I’d like to know where in life’s rule book it says that we’re supposed to be happy. Although many spiritual and religious traditions state that as spiritual beings we’re all afforded happiness, I have a problem with that since statements like that open the door to disappointment through unmet expectations.
Let’s face it, each one of us has a different definition of what happiness means. Ergo, we alone get to determine all that goes along with this much sought after and arbitrarily assigned human emotion. That said, many find that meditation helps them to achieve happiness. I wonder, however, if it has less to do with giving one an emotional high, and more to do with the sense of peace and satisfaction that comes in learning deeply about oneself?

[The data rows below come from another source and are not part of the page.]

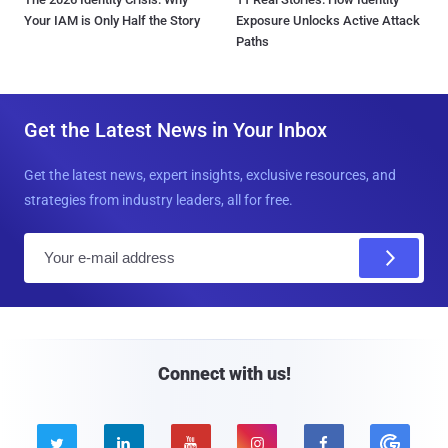
Your IAM is Only Half the Story
Exposure Unlocks Active Attack
Paths
Get the Latest News in Your Inbox
Get the latest news, expert insights, exclusive resources, and
strategies from industry leaders, all for free.
E
m
a
i
l
Connect with us!





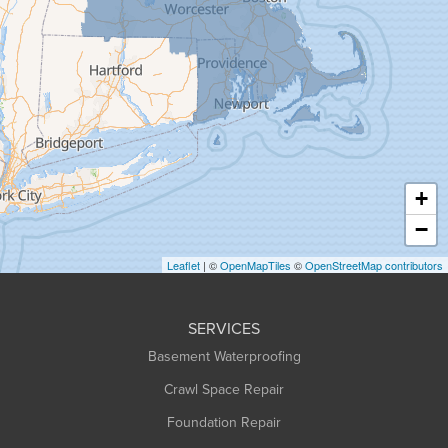
Goshen
Granby
Granville
Greenfield
Hadley
Hatfield
Haydenville
+
Heath
−
Holyoke
Leaflet
| ©
OpenMapTiles
©
OpenStreetMap contributors
Huntington
Leeds
SERVICES
Longmeadow
Basement Waterproofing
Middlefield
Crawl Space Repair
Monroe Bridge
Foundation Repair
Montague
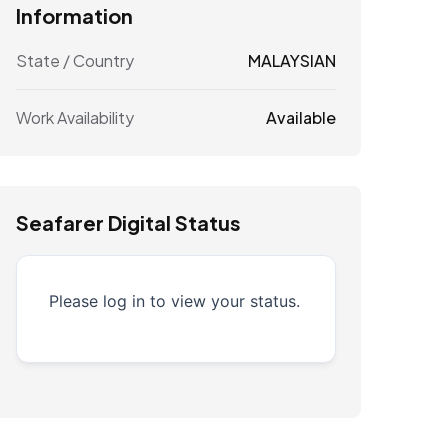
Information
State / Country
MALAYSIAN
Work Availability
Available
Seafarer Digital Status
Please log in to view your status.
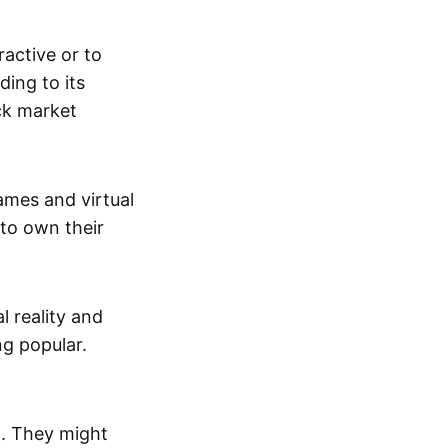
active or to
ing to its
ck market
mes and virtual
 to own their
al reality and
g popular.
p. They might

Craig Wilson, in this latest USA Today post, also questions the right to happiness and what one must do to achieve it. Centering the article around Sharon Salzberg’s recent meditation book, Real Happiness, Wilson acknowledges how all of us could benefit from listening to Salzberg’s message of slowing down and letting go as a way to find real happiness.

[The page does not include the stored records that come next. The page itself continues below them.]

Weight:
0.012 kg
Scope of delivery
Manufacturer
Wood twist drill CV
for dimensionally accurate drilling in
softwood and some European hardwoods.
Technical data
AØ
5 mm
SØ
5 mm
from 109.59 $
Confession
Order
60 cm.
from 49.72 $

A book titled Real Happiness came out earlier this year and touts a 28-day program on meditation. I brought it home because it came with a CD that literally promises happiness. Real happiness. Says so right there on the cover.
Sharon Salzberg, who speaks oh-so-softly to me on the CD, keeps advising me to “let go” and reminds me that I am allowed to “begin again” over and over. This makes me happy since I keep getting distracted and continually need to start over.
I won’t say I’ve progressed to the real happiness stage yet, but …
I also like it when she doesn’t talk for long periods of time and then suddenly reappears, reiterating that it’s perfectly fine to start over, begin again. To let go.